Но Мыой подошла к лестнице, поднялась по ступенькам и, представ перед хозяйкой, сказала:
— Тетя Тин, позвольте мне поговорить с Шау Линь.
— Шау прилегла там, в комнате. Заходи!
Потом уже, рассказывая нам эту историю, старая Тин сама удивлялась: ей бы, мол, следовало содрогнуться от страха или хотя бы по меньшей мере растеряться, но она, сама не ведая почему, ответила Мыой именно этой фразой. Чему быть, того не миновать! Вот уж который день Тин ломала голову, перебирая тысячу способов выйти из подобного положения. Но вдруг в решающий миг не обнаружила в душе ни малейших сомнений. Почему? Может, приметила еще издалека красные от слез глаза Мыой или задолго до того обратила внимание на какую-нибудь другую странность? Она вроде по-своему понимала Мыой. Разве ей самой не приходилось в черные дни прикидываться другим человеком, чтобы сбить с толку врагов? Люди в деревне, особенно молодые, нынче меняются быстро: если не видишься с ними подолгу, при встрече кажется, будто перед тобой совсем другой человек — чужой, испорченный. Конечно, сбиться с пути легче легкого, но разве из-за этого все до единого становятся подлецами? Вот и Мыой не могла стать такой, какою желает выглядеть в глазах всех. Ведь Тин и сама что ни день захаживает в дом капитана Лонга, как близкий человек.
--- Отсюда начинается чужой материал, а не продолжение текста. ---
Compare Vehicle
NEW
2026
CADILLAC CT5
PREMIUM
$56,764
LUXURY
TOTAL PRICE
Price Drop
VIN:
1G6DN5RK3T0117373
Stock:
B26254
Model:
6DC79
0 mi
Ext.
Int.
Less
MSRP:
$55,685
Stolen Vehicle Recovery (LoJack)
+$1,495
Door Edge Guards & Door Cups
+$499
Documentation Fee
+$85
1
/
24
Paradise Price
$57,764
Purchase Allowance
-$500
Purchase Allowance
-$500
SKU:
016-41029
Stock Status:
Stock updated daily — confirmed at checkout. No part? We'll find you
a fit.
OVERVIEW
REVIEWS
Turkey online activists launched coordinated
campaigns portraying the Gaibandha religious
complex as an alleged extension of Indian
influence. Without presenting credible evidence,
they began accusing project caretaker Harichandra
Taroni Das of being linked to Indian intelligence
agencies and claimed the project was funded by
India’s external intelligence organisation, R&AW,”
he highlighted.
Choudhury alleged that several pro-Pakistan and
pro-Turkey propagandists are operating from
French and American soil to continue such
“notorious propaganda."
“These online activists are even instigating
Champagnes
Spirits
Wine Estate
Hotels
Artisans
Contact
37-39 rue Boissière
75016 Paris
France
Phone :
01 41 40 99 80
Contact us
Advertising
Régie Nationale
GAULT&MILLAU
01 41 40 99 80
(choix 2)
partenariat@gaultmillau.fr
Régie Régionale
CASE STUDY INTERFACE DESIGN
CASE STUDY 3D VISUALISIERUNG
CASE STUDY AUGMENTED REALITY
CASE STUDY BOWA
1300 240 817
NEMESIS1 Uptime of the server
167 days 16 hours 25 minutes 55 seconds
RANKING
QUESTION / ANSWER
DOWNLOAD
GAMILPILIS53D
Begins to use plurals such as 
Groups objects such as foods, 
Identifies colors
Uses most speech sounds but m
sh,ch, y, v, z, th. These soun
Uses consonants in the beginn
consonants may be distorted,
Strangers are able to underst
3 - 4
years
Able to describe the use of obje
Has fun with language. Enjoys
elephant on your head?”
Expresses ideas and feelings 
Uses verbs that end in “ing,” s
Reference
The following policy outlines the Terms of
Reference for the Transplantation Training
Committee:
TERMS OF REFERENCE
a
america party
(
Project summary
Могла и Мыой напялить на себя чужую личину; правда, делает она это, по мнению тетушки Тин, не очень искусно. Вот почему, когда Мыой подошла к ней и попросила разрешения увидеться с Шау Линь, она отвечала ей так естественно, словно о встрече этой сговорилась с нею заранее и просто поджидала ее, сидя у двери. И Мыой так же естественно вошла в дом и сказала:
— Шау, сестрица!
Шау Линь — она лежала у стены — вскочила, узнав стоявшую перед ней Мыой. Но сразу все поняла. А Мыой молчала, не в силах произнести ни слова, и слезы текли по ее щекам.
— Сестра, — вымолвила она наконец, — ты знаешь что-нибудь о моем Фае?
…Первая любовь, не омраченная изменой, не осложненная препонами со стороны родни, — разве ее забудешь? В ту ночь, в половодье, Мыой вела лодку через затопленное поле: она везла Фая на сборный пункт добровольцев. Прощаясь у зеленой изгороди, он обнял Мыой за плечи. Она вздрогнула и отвернула лицо. «И зачем я тогда отвернулась? — думала она. — Стесняться-то было некого. Просто луна светила очень уж ярко! Так он и не поцеловал меня на прощанье, а ведь это был бы наш первый поцелуй…» Как часто, оставаясь одна, она мысленно подставляла Фаю лицо для поцелуя. Вздрагивала, вновь ощущая на левой своей щеке горячее дыхание любимого, и застывала в тоске. «Если с ним что-нибудь случится… он даже ни разу не поцеловал меня!» Эта мысль как заноза сидела в ее сердце, причиняя жгучую боль. Вопрос, заданный ею Шау Линь, сам собою сорвался с губ. Ведь она хотела сказать совсем о другом, более важном и срочном, — так вышло помимо ее воли.